ACTIVITY:
Each line from the one that contains "За прошедшие годы серьёзных поломок не было." to the end of the material must be set down exactly, and no line before it.

PROVIDED MATERIAL:

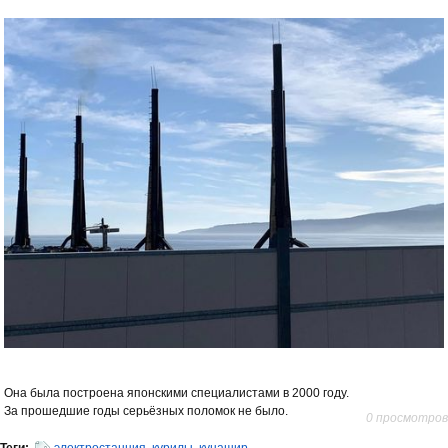
Она была построена японскими специалистами в 2000 году.
За прошедшие годы серьёзных поломок не было.
0 просмотров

EXPECTED ANSWER:
За прошедшие годы серьёзных поломок не было.
0 просмотров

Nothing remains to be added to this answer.